NEW YORK — General Motors Co. said Thursday it signed a deal to offer dealer and consumer financing through Wells Fargo & Co. in GM's U.S. Western region, another potential threat for Ally Financial Inc.
Ally, formerly GMAC LLC, used to be the in-house financing arm for GM and is currently the largest provider of loans for the auto maker's customers. It has a partnership to provide incentive loans to GM customers that expires next year.
GM's "long-term partnership" with Wells Fargo will include incentivized loan programs and non-incentive retail loans for customers, floor-plan and other financing for dealers, treasury services and insurance, GM said.
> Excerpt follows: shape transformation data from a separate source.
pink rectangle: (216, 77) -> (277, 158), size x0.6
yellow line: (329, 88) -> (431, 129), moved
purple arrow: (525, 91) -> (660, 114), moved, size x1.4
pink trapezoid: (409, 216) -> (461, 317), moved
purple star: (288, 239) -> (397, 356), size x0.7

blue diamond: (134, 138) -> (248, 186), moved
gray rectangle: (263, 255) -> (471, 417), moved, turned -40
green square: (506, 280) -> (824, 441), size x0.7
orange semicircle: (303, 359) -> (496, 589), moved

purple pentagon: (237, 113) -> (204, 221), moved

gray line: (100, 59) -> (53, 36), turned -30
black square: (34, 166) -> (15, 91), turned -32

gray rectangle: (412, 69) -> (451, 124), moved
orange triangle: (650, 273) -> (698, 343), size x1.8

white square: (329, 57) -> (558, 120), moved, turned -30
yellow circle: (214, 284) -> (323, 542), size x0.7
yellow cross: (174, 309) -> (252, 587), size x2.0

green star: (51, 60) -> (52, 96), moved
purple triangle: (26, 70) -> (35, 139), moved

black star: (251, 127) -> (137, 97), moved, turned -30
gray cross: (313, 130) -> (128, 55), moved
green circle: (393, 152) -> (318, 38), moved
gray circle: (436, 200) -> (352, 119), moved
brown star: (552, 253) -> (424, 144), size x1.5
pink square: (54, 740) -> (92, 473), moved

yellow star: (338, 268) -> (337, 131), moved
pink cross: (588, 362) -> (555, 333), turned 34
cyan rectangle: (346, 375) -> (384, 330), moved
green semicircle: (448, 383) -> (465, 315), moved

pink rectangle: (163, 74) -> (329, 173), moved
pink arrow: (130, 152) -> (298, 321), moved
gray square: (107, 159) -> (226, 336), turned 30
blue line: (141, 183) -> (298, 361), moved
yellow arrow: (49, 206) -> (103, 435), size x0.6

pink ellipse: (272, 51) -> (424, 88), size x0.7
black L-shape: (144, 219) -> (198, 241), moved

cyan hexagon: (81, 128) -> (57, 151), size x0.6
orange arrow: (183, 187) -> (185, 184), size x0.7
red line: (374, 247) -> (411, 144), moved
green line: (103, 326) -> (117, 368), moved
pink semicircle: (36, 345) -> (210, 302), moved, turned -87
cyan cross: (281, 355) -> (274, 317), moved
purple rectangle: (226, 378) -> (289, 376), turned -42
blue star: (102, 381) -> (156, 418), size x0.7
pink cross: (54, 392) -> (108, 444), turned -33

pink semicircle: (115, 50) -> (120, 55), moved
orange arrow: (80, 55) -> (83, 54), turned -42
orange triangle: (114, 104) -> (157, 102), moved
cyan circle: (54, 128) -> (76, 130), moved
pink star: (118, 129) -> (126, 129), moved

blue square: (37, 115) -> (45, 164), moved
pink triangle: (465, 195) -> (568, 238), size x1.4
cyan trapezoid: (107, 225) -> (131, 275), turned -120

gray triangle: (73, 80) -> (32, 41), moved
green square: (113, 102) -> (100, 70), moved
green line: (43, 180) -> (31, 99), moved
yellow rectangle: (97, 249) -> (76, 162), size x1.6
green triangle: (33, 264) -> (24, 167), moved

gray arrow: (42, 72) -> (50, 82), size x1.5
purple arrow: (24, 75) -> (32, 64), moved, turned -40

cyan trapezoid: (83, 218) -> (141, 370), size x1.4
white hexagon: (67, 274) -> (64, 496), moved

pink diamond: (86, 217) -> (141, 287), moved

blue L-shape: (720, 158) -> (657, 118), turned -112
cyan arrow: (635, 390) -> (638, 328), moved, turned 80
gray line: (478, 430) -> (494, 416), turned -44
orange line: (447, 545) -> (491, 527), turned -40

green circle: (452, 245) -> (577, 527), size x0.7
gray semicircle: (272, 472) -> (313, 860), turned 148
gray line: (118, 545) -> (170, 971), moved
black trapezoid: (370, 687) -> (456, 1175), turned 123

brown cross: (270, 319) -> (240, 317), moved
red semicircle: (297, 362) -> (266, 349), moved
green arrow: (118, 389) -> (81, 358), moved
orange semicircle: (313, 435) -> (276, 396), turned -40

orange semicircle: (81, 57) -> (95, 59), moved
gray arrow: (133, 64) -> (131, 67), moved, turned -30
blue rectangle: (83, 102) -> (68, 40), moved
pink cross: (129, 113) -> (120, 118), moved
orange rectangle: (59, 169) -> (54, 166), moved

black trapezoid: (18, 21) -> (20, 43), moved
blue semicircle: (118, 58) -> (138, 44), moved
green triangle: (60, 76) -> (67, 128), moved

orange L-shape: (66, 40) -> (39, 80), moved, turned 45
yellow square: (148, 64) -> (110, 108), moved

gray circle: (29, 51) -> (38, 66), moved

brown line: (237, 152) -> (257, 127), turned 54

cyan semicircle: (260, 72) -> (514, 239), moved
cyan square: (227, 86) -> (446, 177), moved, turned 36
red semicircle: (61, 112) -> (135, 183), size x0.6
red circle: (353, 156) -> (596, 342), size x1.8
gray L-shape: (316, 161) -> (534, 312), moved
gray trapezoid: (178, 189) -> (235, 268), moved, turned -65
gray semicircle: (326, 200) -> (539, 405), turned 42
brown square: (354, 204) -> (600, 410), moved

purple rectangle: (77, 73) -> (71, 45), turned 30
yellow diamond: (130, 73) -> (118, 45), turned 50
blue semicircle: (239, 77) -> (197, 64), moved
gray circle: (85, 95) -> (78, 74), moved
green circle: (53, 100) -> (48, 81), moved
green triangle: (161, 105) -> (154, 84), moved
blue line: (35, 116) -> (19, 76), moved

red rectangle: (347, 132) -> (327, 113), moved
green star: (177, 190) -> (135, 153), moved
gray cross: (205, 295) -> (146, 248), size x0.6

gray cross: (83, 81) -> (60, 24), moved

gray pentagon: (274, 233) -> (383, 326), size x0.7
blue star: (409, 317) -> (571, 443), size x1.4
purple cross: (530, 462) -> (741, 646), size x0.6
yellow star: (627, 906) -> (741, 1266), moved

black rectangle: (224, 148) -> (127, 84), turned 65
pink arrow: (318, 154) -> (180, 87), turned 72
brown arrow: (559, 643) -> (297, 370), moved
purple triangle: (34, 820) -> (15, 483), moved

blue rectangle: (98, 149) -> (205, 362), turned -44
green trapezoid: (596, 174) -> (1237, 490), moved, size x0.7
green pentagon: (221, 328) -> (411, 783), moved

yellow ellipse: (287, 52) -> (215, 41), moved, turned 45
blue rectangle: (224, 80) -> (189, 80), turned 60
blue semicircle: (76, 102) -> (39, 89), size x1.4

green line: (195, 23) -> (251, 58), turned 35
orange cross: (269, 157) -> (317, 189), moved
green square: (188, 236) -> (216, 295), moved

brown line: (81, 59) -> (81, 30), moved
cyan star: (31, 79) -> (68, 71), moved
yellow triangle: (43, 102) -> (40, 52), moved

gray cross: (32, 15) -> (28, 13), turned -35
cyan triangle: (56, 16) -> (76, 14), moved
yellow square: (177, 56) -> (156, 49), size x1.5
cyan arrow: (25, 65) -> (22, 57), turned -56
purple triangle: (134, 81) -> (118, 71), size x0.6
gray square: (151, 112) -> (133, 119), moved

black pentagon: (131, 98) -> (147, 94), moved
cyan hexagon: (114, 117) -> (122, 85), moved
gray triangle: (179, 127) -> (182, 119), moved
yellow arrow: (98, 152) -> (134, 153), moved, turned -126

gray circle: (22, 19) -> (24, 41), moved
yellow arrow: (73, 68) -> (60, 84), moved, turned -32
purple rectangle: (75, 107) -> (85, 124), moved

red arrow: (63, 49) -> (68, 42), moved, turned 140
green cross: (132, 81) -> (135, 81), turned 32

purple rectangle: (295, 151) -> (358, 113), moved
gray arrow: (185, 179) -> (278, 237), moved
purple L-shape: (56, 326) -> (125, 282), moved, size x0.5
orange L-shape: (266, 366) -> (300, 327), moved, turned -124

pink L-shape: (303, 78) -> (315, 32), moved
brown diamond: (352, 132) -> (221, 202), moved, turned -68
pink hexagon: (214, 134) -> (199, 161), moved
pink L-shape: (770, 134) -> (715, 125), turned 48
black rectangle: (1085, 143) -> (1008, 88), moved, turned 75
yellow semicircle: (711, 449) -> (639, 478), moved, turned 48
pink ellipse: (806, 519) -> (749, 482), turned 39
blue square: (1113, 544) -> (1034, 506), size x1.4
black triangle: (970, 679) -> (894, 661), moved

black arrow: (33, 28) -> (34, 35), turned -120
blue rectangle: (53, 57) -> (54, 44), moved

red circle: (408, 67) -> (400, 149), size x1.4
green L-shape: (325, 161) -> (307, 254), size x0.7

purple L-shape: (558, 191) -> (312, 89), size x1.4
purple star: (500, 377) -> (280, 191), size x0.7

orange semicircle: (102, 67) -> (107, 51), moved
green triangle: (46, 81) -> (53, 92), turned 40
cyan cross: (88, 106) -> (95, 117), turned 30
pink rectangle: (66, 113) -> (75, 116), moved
The deal will "fuel growth in our auto finance business, an area in which we are looking to expand," Tom Wolfe, head of Wells Fargo consumer credit solutions, said in a press release. The deal pertains to Oregon, Washington, California and other Western states.
GM said the deal will complement its "extensive relationship with Ally," a leasing program with U.S. Bancorp, and its in-house offerings through GM Financial, the unit it created after acquiring subprime lender AmeriCredit Corp. in 2010.
Ally signed a deal with GM in 2006 under which the auto maker would use Ally exclusively for incentive loans and leasing to customers. The agreement was changed in 2009, giving GM the ability to offer incentive financing through other lenders starting in 2011. That agreement runs through 2013.
Under incentive loan programs, dealers can offer discounted rates on loans as a way to attract buyers.
The volume of auto loans Ally made under incentive programs through its preferred partners has shrunk in recent years, but still accounted for 36% of its new loans and leases in North America in 2011, according to its most recent annual report.
"Ally remains an important business partner to GM and its dealers," said Jim Cain, a spokesman for GM. He declined to say what GM plans to do after its existing agreement with Ally expires.
GM worked with Wells Fargo on a trial last year before deciding to form a more official agreement, Cain said.
A spokeswoman for San Francisco-based Wells Fargo declined to comment on the length of the agreement.
Ally "remains the leading finance provider for GM vehicle sales," a spokeswoman for the Detroit-based lender said.
"We value the business from GM and their dealers," she said, adding that Ally has been "growing and diversifying our business over time and supporting a broader network of products and brands."
GM in 2006 sold a majority stake in Ally Financial, which is now 74% owned by the U.S. government after taking a bailout during the financial crisis.
News of Wells Fargo's deal with GM comes as the fate of another of Ally's preferred lending partnerships is in question.
Chrysler Group LLC has been talking to several banks about forming a new financing venture, the Wall Street Journal reported last month.
Ally has an agreement with Chrysler that extends through April 30, 2013, to provide financing to the auto maker's dealers in the U.S., Canada, Mexico and other regions to buy inventory. Chrysler also is required to reserve for Ally a certain portion of incentivized financing to car buyers.
A spokesman for Chrysler declined to comment Wednesday about its contract with Ally but said it is talking to a number of financial institutions regarding different options.
Michael Carpenter, chief executive of Ally, said last month that the company has seen increased competition as more banks have turned to auto lending for growth.
"Every bank on the face of the earth is basically saying, "OK, we hate mortgages, we don't like credit cards very much, we like the consumer. What can we do? Answer: Auto," Carpenter said during an earnings conference call. "That's good news and bad news from our point of view."
Ally is holding up well against competition and has a "market focus or dealer focus that is unparalleled," Carpenter said.
It's clear that GM and Chrysler are trying to create a more "competitive landscape," said Kirk Ludtke, a managing director with CRT Capital Group LLC.
Despite the increased competition, "Ally's got a very well established franchise" with dealers, Ludtke said.